Dark beers

Reprinted from days of the syndicated Beer Guy column

Dear Beer Guy: I have been looking for a dark beer, one that is fairly “common.” It would typically have a nice head and not be too bitter. I have tried a few but have not succeeded in finding one I like. I hate having to buy a six-pack of something that I don’t care for. I don’t very often go out to restaurants that carry a wide selection so cannot buy “singles.” Several years ago, I had one that I really liked but don’t recall the name. I don’t drink a lot but like dark beer during the cold weather months. W.W.


Dear W.W. Your letter is enticingly vague and opens the door for a general discussion of dark beer, or as I like to call it, the Anti-Lite.

The genesis of dark beer can be traced to none other than Darth Vader, who lured Luke Skylager away from his fizzy ways with that seductively sinister, asthmatic ogre-in-a-cave voice, “Luke, feel the power of the dark side.” After secret training, Luke was able to use the Force — not to mention specialty malts — to achieve his destiny as a Jedi Brewmaster.

The dark side is a misunderstood region to many mainstream beer quaffers. They write off all dark beers as heavy, thick, high in alcohol and low in drinkability. Not so.  The draft version of Guinness — the most common dark beer in the world — has about as many calories as a lite beer.

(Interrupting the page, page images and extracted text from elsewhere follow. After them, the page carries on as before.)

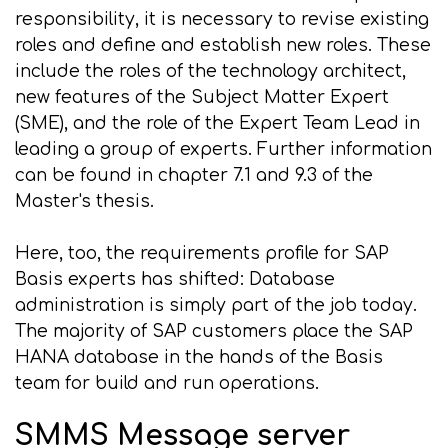
responsibility, it is necessary to revise existing
roles and define and establish new roles. These
include the roles of the technology architect,
new features of the Subject Matter Expert
(SME), and the role of the Expert Team Lead in
leading a group of experts. Further information
can be found in chapter 7.1 and 9.3 of the
Master's thesis.
Here, too, the requirements profile for SAP
Basis experts has shifted: Database
administration is simply part of the job today.
The majority of SAP customers place the SAP
HANA database in the hands of the Basis
team for build and run operations.
SMMS Message server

Perhaps the greatest single misperception is that all dark beers are ales and all lagers are light. Even in a book about making beer, I read: “Lager is a light beer, yellow in color, translucent, and low in alcohol.”

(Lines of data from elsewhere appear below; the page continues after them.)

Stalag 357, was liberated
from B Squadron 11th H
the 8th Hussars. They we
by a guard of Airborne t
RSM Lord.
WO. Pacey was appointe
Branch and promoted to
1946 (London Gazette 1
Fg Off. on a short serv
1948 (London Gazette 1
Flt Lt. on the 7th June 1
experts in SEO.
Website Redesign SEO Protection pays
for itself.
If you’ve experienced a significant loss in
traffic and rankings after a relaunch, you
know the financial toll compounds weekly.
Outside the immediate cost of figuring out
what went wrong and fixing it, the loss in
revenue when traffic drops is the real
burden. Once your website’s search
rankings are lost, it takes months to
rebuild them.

This begs a quick distinction between ales and lagers that might help you, W.W., in your quest for the beer to fulfill your destiny. Did it taste slightly fruity? Or did it have a clean, crisp quality?

The most common dark beers — stouts and porters — are ales. Ales are defined by having a top-fermenting yeast that yields fruity flavors from esters that are part of the chemical mix. Just as there are light ales, there also are dark lagers — bock, doppelbock, dunkel and schwarzbier. Lagers are defined by having bottom-fermenting yeast, they take longer to ferment and don’t taste fruity.

But let’s back up a bit.

What makes beer dark?

This is where specialty malts come in. For ales and lagers alike, brewers can choose from a palette of malted grains to influence the color of their beer, from pale gold to obsidian black. Most influence the taste as well as the color, so let’s take a look.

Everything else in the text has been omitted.